**Collected data**
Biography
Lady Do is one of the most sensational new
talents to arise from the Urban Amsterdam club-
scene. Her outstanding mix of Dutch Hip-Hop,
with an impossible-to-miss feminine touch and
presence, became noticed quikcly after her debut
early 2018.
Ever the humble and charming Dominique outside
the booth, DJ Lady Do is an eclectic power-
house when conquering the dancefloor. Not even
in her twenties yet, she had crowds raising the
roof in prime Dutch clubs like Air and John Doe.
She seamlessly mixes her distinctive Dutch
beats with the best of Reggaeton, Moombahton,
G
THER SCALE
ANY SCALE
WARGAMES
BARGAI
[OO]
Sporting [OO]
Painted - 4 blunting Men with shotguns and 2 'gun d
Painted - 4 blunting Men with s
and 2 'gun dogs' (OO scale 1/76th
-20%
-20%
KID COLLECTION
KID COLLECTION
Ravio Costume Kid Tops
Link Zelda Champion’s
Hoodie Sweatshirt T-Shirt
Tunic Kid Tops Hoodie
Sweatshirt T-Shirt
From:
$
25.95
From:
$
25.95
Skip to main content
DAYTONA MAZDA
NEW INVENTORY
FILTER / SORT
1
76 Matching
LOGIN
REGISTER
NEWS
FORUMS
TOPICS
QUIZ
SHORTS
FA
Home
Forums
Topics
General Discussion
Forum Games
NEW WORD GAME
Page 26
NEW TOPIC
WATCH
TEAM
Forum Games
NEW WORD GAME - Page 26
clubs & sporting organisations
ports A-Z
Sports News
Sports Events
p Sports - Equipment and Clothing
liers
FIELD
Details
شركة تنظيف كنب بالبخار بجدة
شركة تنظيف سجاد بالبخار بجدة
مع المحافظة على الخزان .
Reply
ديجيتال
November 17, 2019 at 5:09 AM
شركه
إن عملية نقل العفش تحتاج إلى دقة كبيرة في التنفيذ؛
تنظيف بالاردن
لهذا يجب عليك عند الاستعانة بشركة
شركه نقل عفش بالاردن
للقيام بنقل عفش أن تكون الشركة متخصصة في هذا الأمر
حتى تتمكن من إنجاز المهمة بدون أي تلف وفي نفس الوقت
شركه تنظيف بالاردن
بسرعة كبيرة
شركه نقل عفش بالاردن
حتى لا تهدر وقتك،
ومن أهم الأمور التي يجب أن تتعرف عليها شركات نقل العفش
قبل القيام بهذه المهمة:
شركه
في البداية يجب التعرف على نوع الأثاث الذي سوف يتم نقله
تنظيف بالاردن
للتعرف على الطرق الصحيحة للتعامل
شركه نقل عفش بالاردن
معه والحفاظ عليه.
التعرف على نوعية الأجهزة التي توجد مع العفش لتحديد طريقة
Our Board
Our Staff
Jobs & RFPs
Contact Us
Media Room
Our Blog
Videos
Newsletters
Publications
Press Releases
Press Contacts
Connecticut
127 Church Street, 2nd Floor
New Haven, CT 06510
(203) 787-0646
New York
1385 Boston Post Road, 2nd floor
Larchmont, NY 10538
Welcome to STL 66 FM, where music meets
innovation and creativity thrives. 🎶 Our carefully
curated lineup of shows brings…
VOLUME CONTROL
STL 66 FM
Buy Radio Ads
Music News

**Problem to solve**
Once you have counted the lines above that hold the word "Dutch", report only that total.

**Exercise output**
3